NHS estates and capital are a subject that has always interested me in my time as a Member of Parliament. My first involvement as an NHS administrator working on NHS estates was in the late 1980s, when I was a junior planner in Enfield working on the final stages of Chase Farm Hospital, liaising with architects and clinicians and producing updates for the planning director. Later, in the noughties, I was part of the Bristol health service plan to reconfigure acute services and develop the primary and community estate as a non-executive. Yet, my real interest in capital, and part of my motivation in becoming an MP, was the disaster of the Tories’ Health and Social Care Act 2012. Nowhere is the destruction caused by that legislation more apparent than in the management of estates and capital planning, which was not even an afterthought. We cannot provide quality healthcare in leaky, dangerous and collapsing buildings.

Local taxpayers deserve to know how their money is being spent, and another key point made by Patricia Hewitt was about accountability. The MPs here today can get no clarity from their local NHS, and that is frankly outrageous. They have come here today from west London, and from across parties, to try to get some answers as to why the promises made to them have been reneged on. They also want some clarity and, as my hon. Friend the Member for Reading East (Matt Rodda) said, some certainty about the capital programme. It is entirely opaque why some schemes go ahead while others languish somewhere in a possible queue—I am not even sure there is a queue. Indeed, my second question is, can we see that queue? Can we understand the criteria for assessing what is in and what is out, and the timings?

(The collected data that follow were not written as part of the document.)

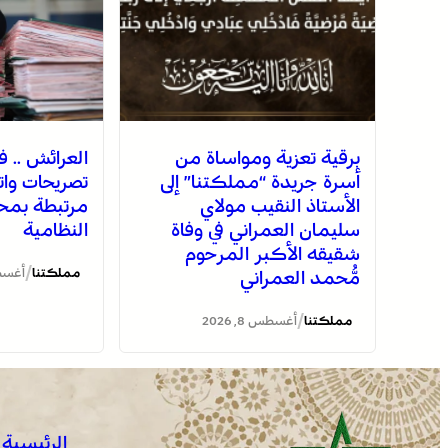
برقية تعزية ومواساة من
العرائش .. ف
أسرة جريدة “مملكتنا” إلى
تصريحات وات
الأستاذ النقيب مولاي
مرتبطة بمحا
سليمان العمراني في وفاة
النظامية
شقيقه الأكبر المرحوم
/
مملكتنا
أغسطس 8
مُّحمد العمراني
/
مملكتنا
أغسطس 8, 2026
الرئيسية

There have been questions about enabling works. We need much more detail on what is in the system now, the original bids and the assessment of the capability to deliver. Who is designing? Who is project-managing? Who is freeing up the clinical time and paying for it to lead and advise on what is needed? Who is tackling safety and the sustainability of these future public buildings so they can meet the challenge of climate change? Because of the damage of the last decade, such skills are in short supply across the public and private sectors.

In case the Minister is not across this and does not have the detail from his civil servants, I will end with a little advice. From my 30 years in and around NHS capital schemes, I know they are complex and require a huge range of knowledge and skill throughout a long process that sometimes lasts for decades. We cannot land modular buildings in major towns and cities, with buildings surrounding them that are hundreds of years old. These are complex facilities that need to augment local services; they are not Amazon warehouses. Decanting clinical facilities and patients is not a matter of unplugging a few computers and moving desks into a portakabin.

Crucially, as the people of Hammersmith and Paddington, Hillingdon, and Uxbridge and South Ruislip certainly know, this is a Government of vague but still broken promises. They could not run a bath; they could not deliver a pizza. They are totally incapable of running this hospital programme. I hope the NHS is not waiting for them to deliver a 75th birthday card, because it will never arrive. They need to go.